Form 8-K

UNITED STATES

SECURITIES AND EXCHANGE COMMISSION

WASHINGTON, D.C. 20549

 


FORM 8-K

CURRENT REPORT

PURSUANT TO SECTION 13 OR 15(d) OF THE

SECURITIES EXCHANGE ACT OF 1934

Date of Report (Date of earliest event reported): August 14, 2007

 


ACUITY BRANDS, INC.

(Exact name of registrant as specified in its charter)

 

Delaware   001-16583   58-2632672

(State or other jurisdiction of Company

or organization)

  (Commission File Number)  

(I.R.S. Employer

Identification No.)

1170 Peachtree St., N.E., Suite 2400, Atlanta, GA

 

30309

(Address of principal executive offices)   (Zip Code)

Registrant’s telephone number, including area code: 404-853-1400

Not Applicable

(Former Name or Former Address, if Changed Since Last Report)

Check the appropriate box below if the Form 8-K filing is intended to simultaneously satisfy the filing obligation of the registrant under any of the following provisions:

¨ Written communications pursuant to Rule 425 under the Securities Act (17 CFR 230.425)

¨ Soliciting material pursuant to Rule 14a-12 under the Exchange Act (17 CFR 240.14a-12)

¨ Pre-commencement communications pursuant to Rule 14d-2(b) under the Exchange Act (17 CFR 240.14d-2(b))

¨ Pre-commencement communications pursuant to Rule 13e-4(c) under the Exchange Act (17 CFR 240.13e-4(c))

 



Item 8.01 – Other Events.

On August 14, 2007, Acuity Brands, Inc. (the “Company”) announced that the Company has been authorized to repurchase an additional 2,000,000 shares, or almost 5%, of the Company’s outstanding common stock. Also, at the end of the previous fiscal quarter, the Company had continuing authorization to buyback 368,300 shares of the Company’s stock under the repurchase program announced in June of 2006. Under the share repurchase programs, the Company expects to acquire shares primarily through open market transactions, subject to market conditions and other factors.

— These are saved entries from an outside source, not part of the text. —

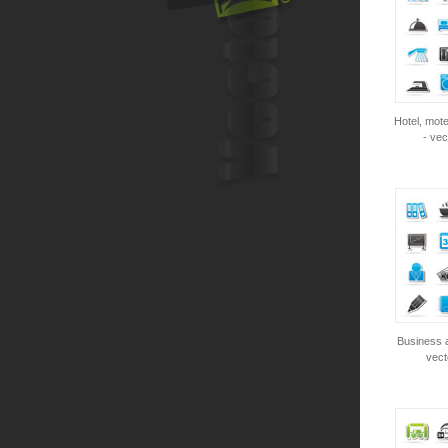
Hotel, mote
- vec
Business a
vect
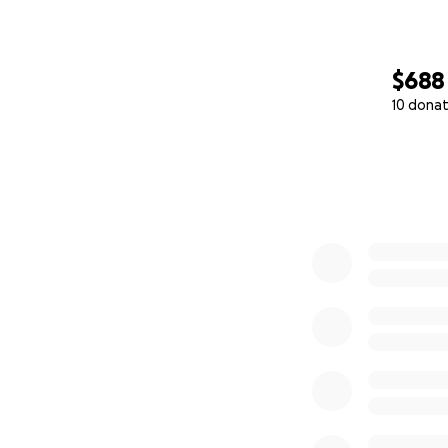
$688
10 donat
0% complete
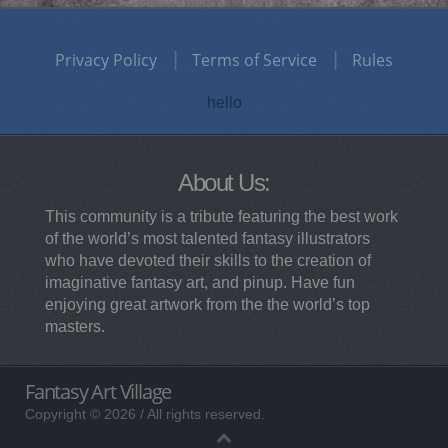
Privacy Policy
Terms of Service
Rules
hello
About Us:
This community is a tribute featuring the best work
of the world’s most talented fantasy illustrators
who have devoted their skills to the creation of
imaginative fantasy art, and pinup. Have fun
enjoying great artwork from the the world’s top
masters.
Fantasy Art Village
Copyright © 2026 / All rights reserved.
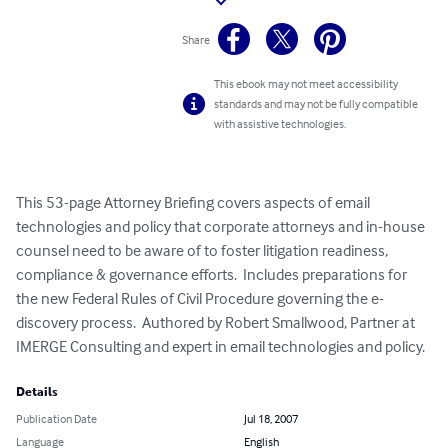
Share
This ebook may not meet accessibility
standards and may not be fully compatible
with assistive technologies.
This 53-page Attorney Briefing covers aspects of email 
technologies and policy that corporate attorneys and in-house 
counsel need to be aware of to foster litigation readiness, 
compliance & governance efforts.  Includes preparations for 
the new Federal Rules of Civil Procedure governing the e-
discovery process.  Authored by Robert Smallwood, Partner at 
IMERGE Consulting and expert in email technologies and policy.
Details
Publication Date
Jul 18, 2007
Language
English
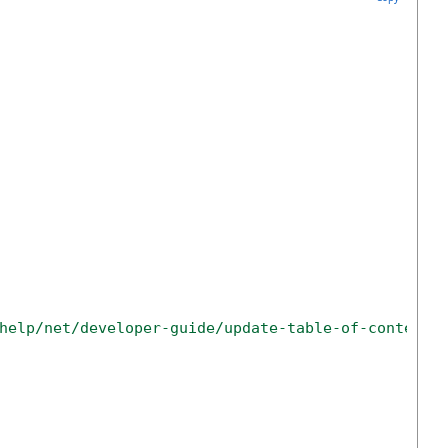
help/net/developer-guide/update-table-of-contents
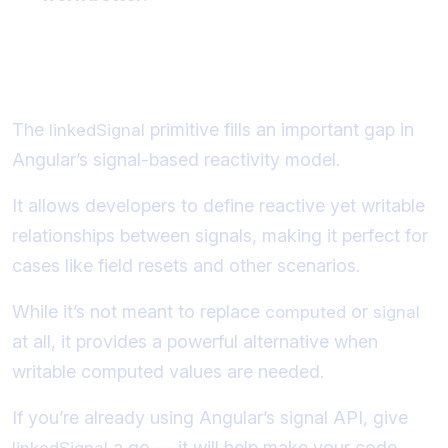
Conclusion
The
primitive fills an important gap in
linkedSignal
Angular’s signal-based reactivity model.
It allows developers to define reactive yet writable
relationships between signals, making it perfect for
cases like field resets and other scenarios.
While it’s not meant to replace
or
computed
signal
at all, it provides a powerful alternative when
writable computed values are needed.
If you’re already using Angular’s signal API, give
a go — it will help make your code
linkedSignal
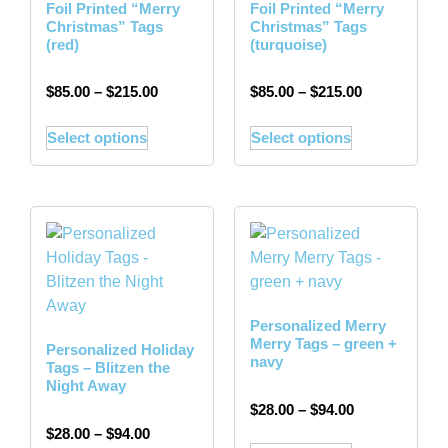
Foil Printed “Merry
Foil Printed “Merry
Christmas” Tags
Christmas” Tags
(red)
(turquoise)
$
85.00
–
$
215.00
$
85.00
–
$
215.00
Select options
Select options
Personalized Merry
Merry Tags – green +
Personalized Holiday
navy
Tags – Blitzen the
Night Away
$
28.00
–
$
94.00
$
28.00
–
$
94.00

The Company may enter into Rule 10b5-1 plans to facilitate open market repurchases under the programs.

Item 9.01 – Financial Statements and Exhibits.

 

(d) Exhibits

99.1         Press Release dated August 14, 2007 (Filed with the Commission as part of this Form 8-K).

 


Signatures

Pursuant to the requirements of the Securities Exchange Act of 1934, the Registrant has duly caused this report to be signed on its behalf by the undersigned thereunto duly authorized.

Date: August 15, 2007

 

ACUITY BRANDS, INC.
By:   /s/ Kenyon W. Murphy
 

Kenyon W. Murphy

Executive Vice President, Chief Administrative Officer,

and General Counsel


EXHIBIT INDEX

99.1         Press Release dated August 14, 2007 (Filed with the Commission as part of this Form 8-K).